La crise du disque, ce n’est pas seulement le disque, l’économie du disque et les formes alternatives au disque. Toute l’architecture de la filière musicale est en cause, dans la genèse de la crise comme dans le nouveau modèle économique qui doit émerger. Et les producteurs souffrent depuis des années du manque d’ouverture des médias.

Disons-le simplement : depuis le début des années 80, la tendance des télévisions et des radios grand public est perpétuellement au rétrécissement de l’offre musicale. On le sait bien : il y a toujours moins d’émissions dans lesquelles les artistes peuvent se produire, il y a toujours moins de diversité dans les programmations musicales, il y a toujours moins de place pour les chanteurs qui n’ont pas déjà obtenu l’onction du grand public. Le résultat est que des artistes arrivent aujourd’hui à quinze ou vingt ans de carrière sans avoir presque jamais paru sur le grand écran, comme Thomas Fersen, Juliette ou les Têtes Raides.

Un indice révélateur : presque chaque année, le public découvre grâce à la soirée des Victoires de la musique des artistes qui n’ont jamais ou presque été exposés dans les grands médias audiovisuels.

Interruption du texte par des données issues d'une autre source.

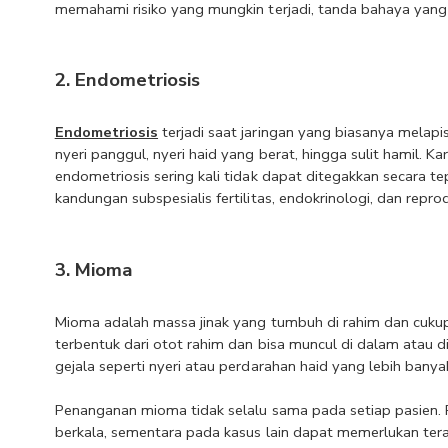
memahami risiko yang mungkin terjadi, tanda bahaya yang 
2. Endometriosis
Endometriosis
 terjadi saat jaringan yang biasanya melapi
nyeri panggul, nyeri haid yang berat, hingga sulit hamil. K
endometriosis sering kali tidak dapat ditegakkan secara tep
kandungan subspesialis fertilitas, endokrinologi, dan re
3. Mioma
Mioma adalah massa jinak yang tumbuh di rahim dan cukup se
terbentuk dari otot rahim dan bisa muncul di dalam atau d
gejala seperti nyeri atau perdarahan haid yang lebih bany
Penanganan mioma tidak selalu sama pada setiap pasien. Pa
berkala, sementara pada kasus lain dapat memerlukan terap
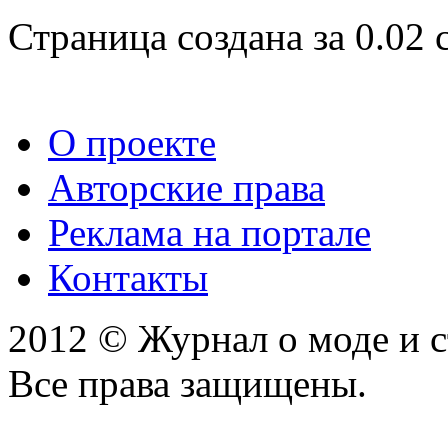
Страница создана за 0.02 
О проекте
Авторские права
Реклама на портале
Контакты
2012 © Журнал о моде и 
Все права защищены.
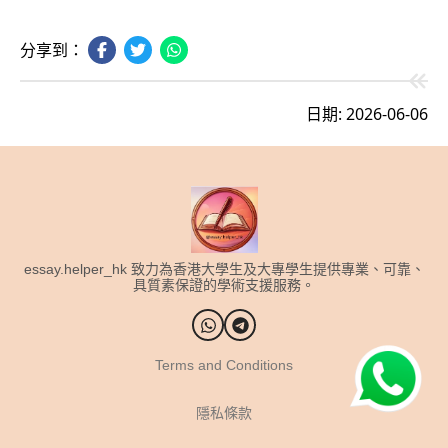
分享到：
日期: 2026-06-06
essay.helper_hk 致力為香港大學生及大專學生提供專業、可靠、
具質素保證的學術支援服務。
Terms and Conditions
隱私條款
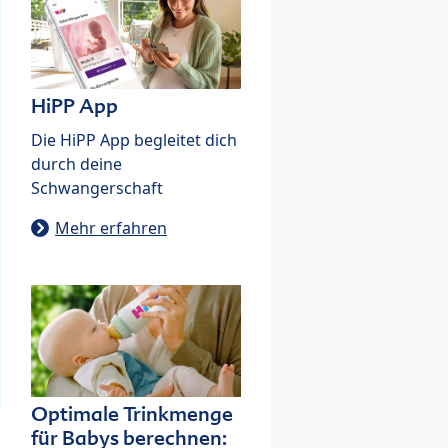
HiPP App
Die HiPP App begleitet dich
durch deine
Schwangerschaft
Mehr erfahren
Optimale Trinkmenge
für Babys berechnen:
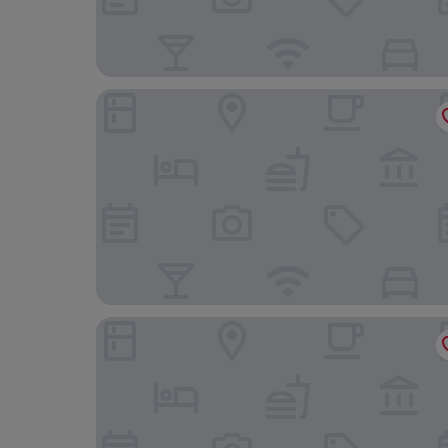
Holiday Inn Naples by IHG
CX Naples Centrale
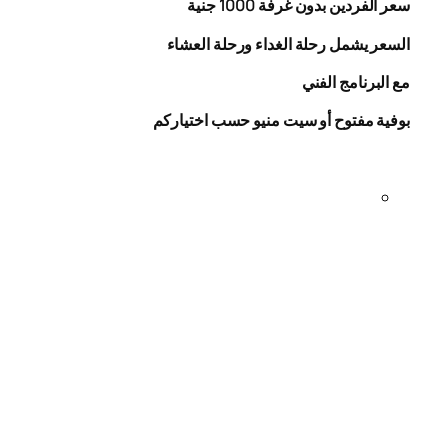
سعر الفردين بدون غرفة
1000
جنية
السعر يشمل رحلة الغداء ورحلة العشاء
مع البرنامج الفني
بوفية مفتوح أو سيت منيو حسب اختياركم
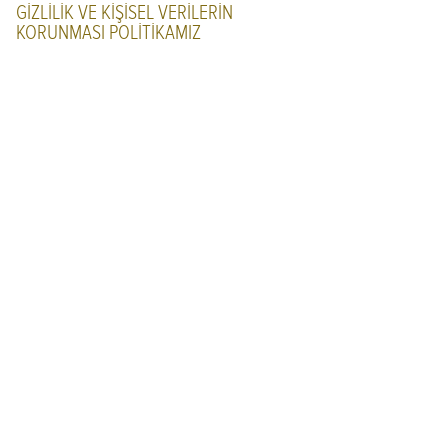
GİZLİLİK VE KİŞİSEL VERİLERİN
KORUNMASI POLİTİKAMIZ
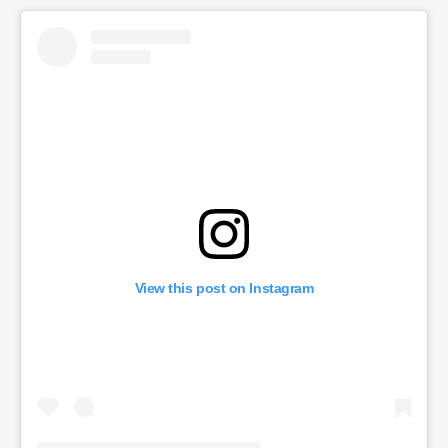
View this post on Instagram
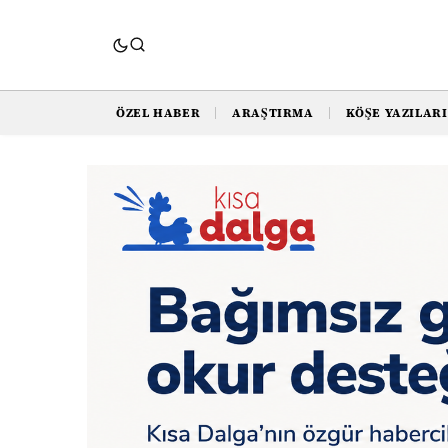
ÖZEL HABER
ARAŞTIRMA
KÖŞE YAZILARI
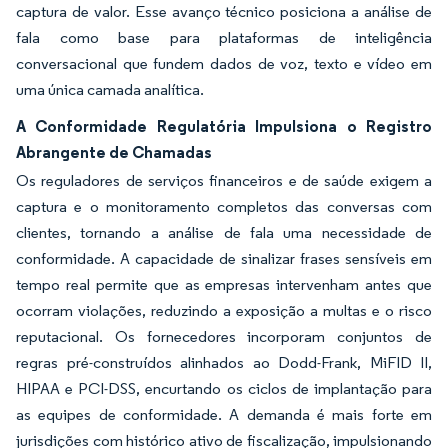
captura de valor. Esse avanço técnico posiciona a análise de
fala como base para plataformas de inteligência
conversacional que fundem dados de voz, texto e vídeo em
uma única camada analítica.
A Conformidade Regulatória Impulsiona o Registro
Abrangente de Chamadas
Os reguladores de serviços financeiros e de saúde exigem a
captura e o monitoramento completos das conversas com
clientes, tornando a análise de fala uma necessidade de
conformidade. A capacidade de sinalizar frases sensíveis em
tempo real permite que as empresas intervenham antes que
ocorram violações, reduzindo a exposição a multas e o risco
reputacional. Os fornecedores incorporam conjuntos de
regras pré-construídos alinhados ao Dodd-Frank, MiFID II,
HIPAA e PCI-DSS, encurtando os ciclos de implantação para
as equipes de conformidade. A demanda é mais forte em
jurisdições com histórico ativo de fiscalização, impulsionando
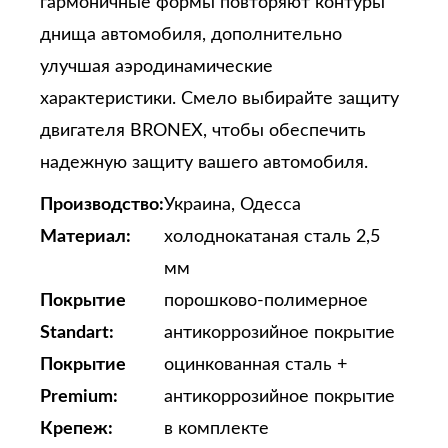
гармоничные формы повторяют контуры
днища автомобиля, дополнительно
улучшая аэродинамические
характеристики. Смело выбирайте защиту
двигателя BRONEX, чтобы обеспечить
надежную защиту вашего автомобиля.
Производство:
Украина, Одесса
Материал:
холоднокатаная сталь 2,5
мм
Покрытие
порошково-полимерное
Standart:
антикоррозийное покрытие
Покрытие
оцинкованная сталь +
Premium:
антикоррозийное покрытие
Крепеж:
в комплекте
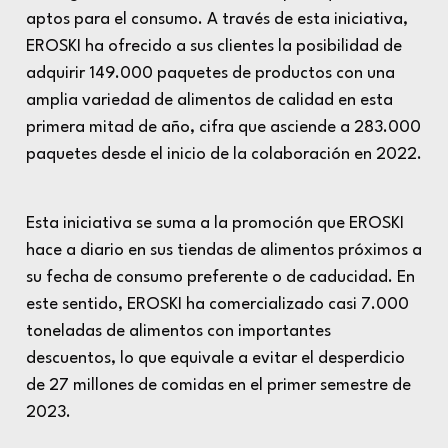
aptos para el consumo. A través de esta iniciativa,
EROSKI ha ofrecido a sus clientes la posibilidad de
adquirir 149.000 paquetes de productos con una
amplia variedad de alimentos de calidad en esta
primera mitad de año, cifra que asciende a 283.000
paquetes desde el inicio de la colaboración en 2022.
Esta iniciativa se suma a la promoción que EROSKI
hace a diario en sus tiendas de alimentos próximos a
su fecha de consumo preferente o de caducidad. En
este sentido, EROSKI ha comercializado casi 7.000
toneladas de alimentos con importantes
descuentos, lo que equivale a evitar el desperdicio
de 27 millones de comidas en el primer semestre de
2023.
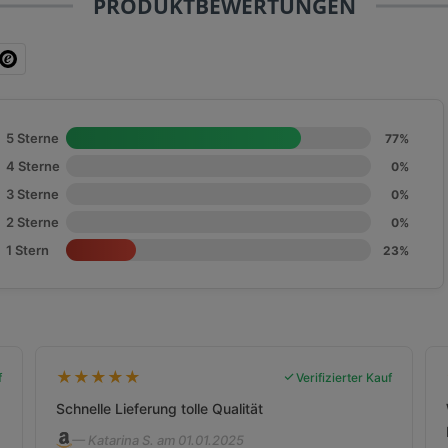
PRODUKTBEWERTUNGEN
5 Sterne
77%
4 Sterne
0%
3 Sterne
0%
2 Sterne
0%
1 Stern
23%
★
★
★
★
★
f
Verifizierter Kauf
Schnelle Lieferung tolle Qualität
— Katarina S. am 01.01.2025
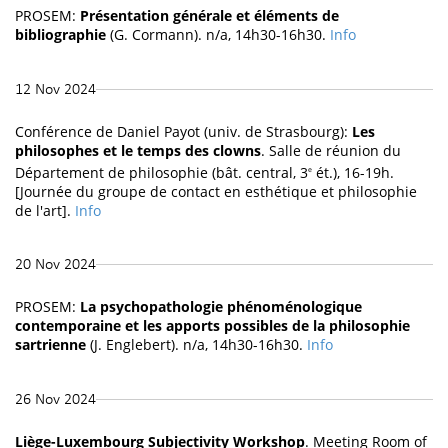
PROSEM:
Présentation générale et éléments de
bibliographie
(G. Cormann). n/a, 14h30-16h30.
Info
12 Nov 2024
Conférence de Daniel Payot (univ. de Strasbourg):
Les
philosophes et le temps des clowns
. Salle de réunion du
Département de philosophie (bât. central, 3
ét.), 16-19h.
e
[Journée du groupe de contact en esthétique et philosophie
de l'art].
Info
20 Nov 2024
PROSEM:
La psychopathologie phénoménologique
contemporaine et les apports possibles de la philosophie
sartrienne
(J. Englebert). n/a, 14h30-16h30.
Info
26 Nov 2024
Liège-Luxembourg Subjectivity Workshop
. Meeting Room of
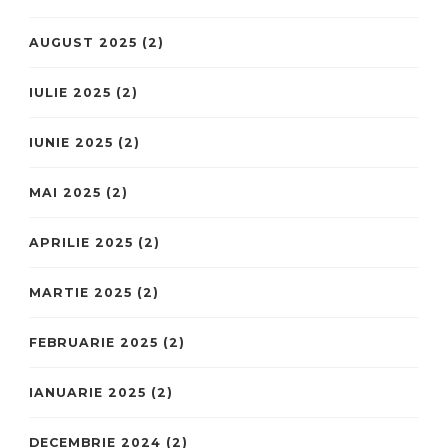
AUGUST 2025
(2)
IULIE 2025
(2)
IUNIE 2025
(2)
MAI 2025
(2)
APRILIE 2025
(2)
MARTIE 2025
(2)
FEBRUARIE 2025
(2)
IANUARIE 2025
(2)
DECEMBRIE 2024
(2)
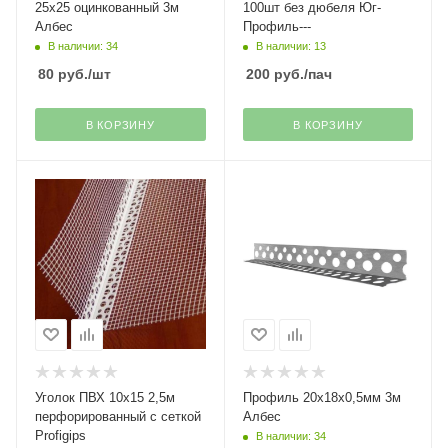
25х25 оцинкованный 3м
100шт без дюбеля Юг-
Албес
Профиль---
В наличии: 34
В наличии: 13
80
руб.
/шт
200
руб.
/пач
В КОРЗИНУ
В КОРЗИНУ
Уголок ПВХ 10х15 2,5м
Профиль 20х18х0,5мм 3м
перфорированный с сеткой
Албес
Profigips
В наличии: 34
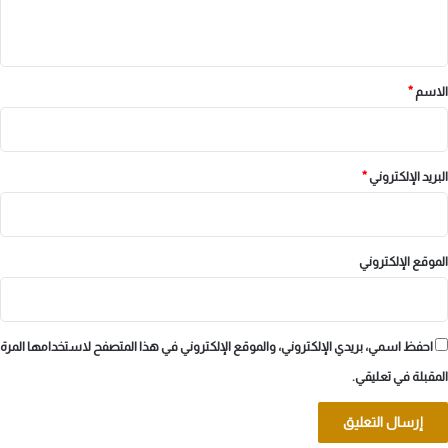
ي
ق
*
الاسم
*
البريد الإلكتروني
*
الموقع الإلكتروني
احفظ اسمي، بريدي الإلكتروني، والموقع الإلكتروني في هذا المتصفح لاستخدامها المرة
المقبلة في تعليقي.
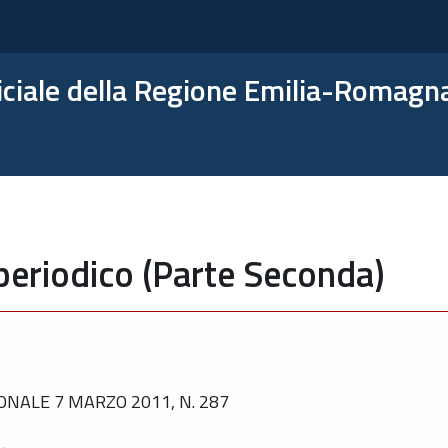
ficiale della Regione Emilia-Romagn
periodico (Parte Seconda)
NALE 7 MARZO 2011, N. 287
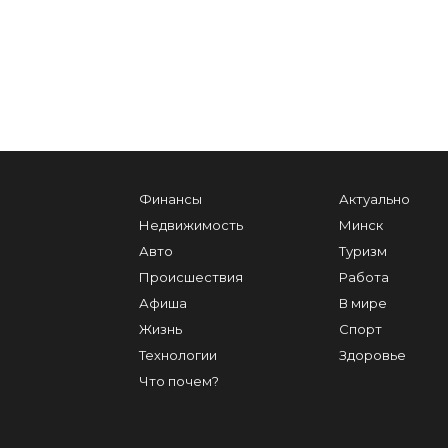
Финансы
Актуально
Недвижимость
Минск
Авто
Туризм
Происшествия
Работа
Афиша
В мире
Жизнь
Спорт
Технологии
Здоровье
Что почем?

Cela peut d’ailleurs bouleverser une carrière, comme celle d’Anaïs après la soirée des Victoires 2006, où sa performance lance un processus qui la fait passer en quelques mois des petites salles rock à l’Olympia.

Les télévisions et les grandes radios, en recyclant en permanence les plus vieilles recettes, n’ont pas perçu ce que signifiait, en termes musicaux, la révolution culturelle de la postmodernité qui a déferlé sur les pays occidentaux au cours des années 90 : l’opposition entre grandes variétés populaires et chanson underground n’existe plus ; le grand public peut aimer à la fois Jenifer, M, Henri Salvador, Placebo, Julien Clerc et Manu Chao. Hors les vieux réflexes fonctionnent toujours chez les programmateurs, qui cherchent « du fédérateur » alors que le public aime de plus en plus vagabonder de style en style, d’esthétique en esthétique…

A tout cela s’ajoutent d’autres crises, comme les difficultés des quotidiens nationaux. Ceux-ci réduisent en priorité l’espace consacré à la culture et l’actualité du disque devient quantité négligeable : chroniques réduites comme peau de chagrin dans Libération et Le Monde, purement et simplement supprimées dans Le Figaro, tandis que l’ascension des journaux gratuits ne compense rien en termes de diversité des esthétiques couvertes. Et ce sont de moins en moins de disques qui sont évoqués dans une place de plus en plus étroite, mais sans aucune compensation par ailleurs (la presse nationale ne traite que marginalement le foisonnement musical sur Myspace et les autres espaces culturels nouveaux).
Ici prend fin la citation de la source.